Are there concepts in nonstandard analysis that are useful for an introductory calculus student to know?
Ed Nelson had demonstrated in his book Radically Elementary Probability Theory that a good part of probability can be made clear to freshmen without appealing to measure theory by using the Mises frequency approach. There are other gains for various courses. But above all nonstandard analysis allows students to understand better the triumphs and tragedies along the path of mathematics. Our ancestors Wallis, Gregory, Barrow, Newton, Leibniz, Euler, Cauchy, and many others were geniuses and to try and understand their ways of thinking is much better than to arrogantly accuse the great masters of being second rate thinkers in any style similar to that of Kline, for instance: "The net effect of the century’s efforts to rigorize the calculus, particularly those of giants such as Euler and Lagrange, was to confound and mislead their contemporaries and successors. They were, on the whole, so blatantly wrong that one could despair of mathematicians’ ever clarifying the logic involved." We learn math to fit life, and infinitesimals are part of the life of humankind.
One useful concept is the Leibnizian distinction between assignable and inassignable number (according to historian Eberhard Knobloch, the distinction originates with Cusanus; Galileo's distinction between quanta and non-quanta is also traceable to Cusanus). In Robinson's framework this is implemented in terms of a distinction between a standard and a nonstandard number. Thus, ordinary real numbers are standard, whereas infinitesimals and infinite numbers are nonstandard. The sum $\pi+\epsilon$ where $\epsilon$ is infinitesimal is also nonstandard. The two domains are related by the standard part function, also known as the shadow. This is defined for any finite hyperreal. The standard part rounds off each finite hyperreal to its nearest real number.

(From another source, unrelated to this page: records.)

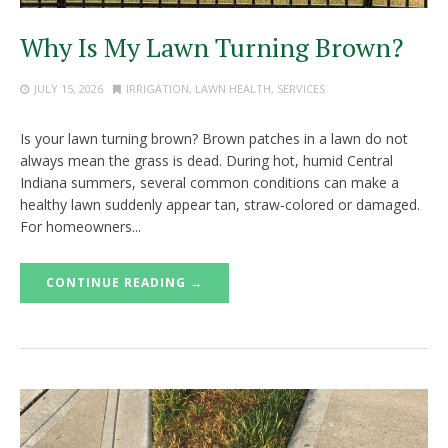
Why Is My Lawn Turning Brown?
JULY 15, 2026
IRRIGATION
,
LAWN HEALTH
,
SERVICES
Is your lawn turning brown? Brown patches in a lawn do not
always mean the grass is dead. During hot, humid Central
Indiana summers, several common conditions can make a
healthy lawn suddenly appear tan, straw-colored or damaged.
For homeowners...
CONTINUE READING →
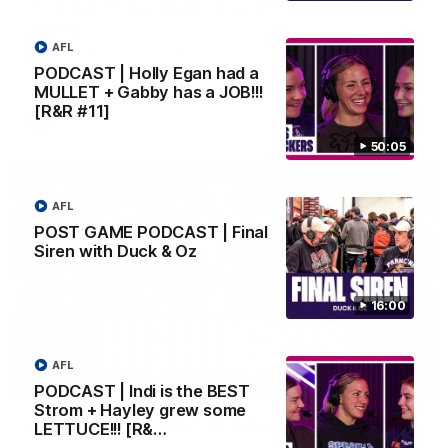
'There will be a lot we can learn from it' | Hayden
Young
AFL
Hear from Hayden Young in the rooms after our round 22
game against Melbourne.
PODCAST | Holly Egan had a
MULLET + Gabby has a JOB!!!
[R&R #11]
AFL
50:05
AFL
POST GAME PODCAST | Final
Siren with Duck & Oz
16:00
AFL
08:20
PODCAST | Indi is the BEST
Strom + Hayley grew some
AFL Match Highlights | Round 22 v Melbourne
LETTUCE!!! [R&…
Watch all the highlights for our round 22 game against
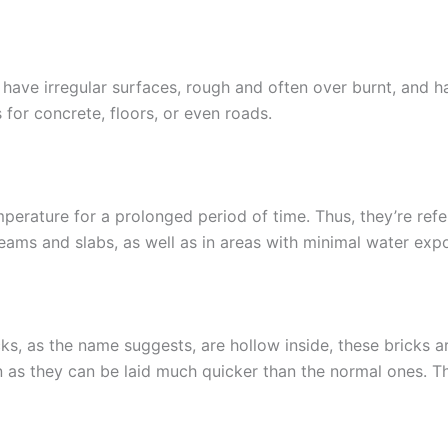
have irregular surfaces, rough and often over burnt, and ha
for concrete, floors, or even roads.
mperature for a prolonged period of time. Thus, they’re refe
eams and slabs, as well as in areas with minimal water exp
s, as the name suggests, are hollow inside, these bricks are
n as they can be laid much quicker than the normal ones. The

To illustrate how this is useful in calculus, note that the derivative of $y=f(x)$ can be computed as the shadow of $\frac{\Delta y}{\Delta x}$ where $\Delta x$ is an infinitesimal $x$-increment and $\Delta y$ the corresponding change in $y$.
Short opinion answer.
I think the fact that the use of infinitesimals can be made rigorous is the most important contribution of nonstandard analysis at the elementary calculus level. That should free students and instructors to work confidently with the intuition infinitesimals provide. I don't think it's useful or necessary to work with formal nonstandard analysis, any more than it's necessary to provide a definition of the reals sufficient to work rigorously with ordinary analysis.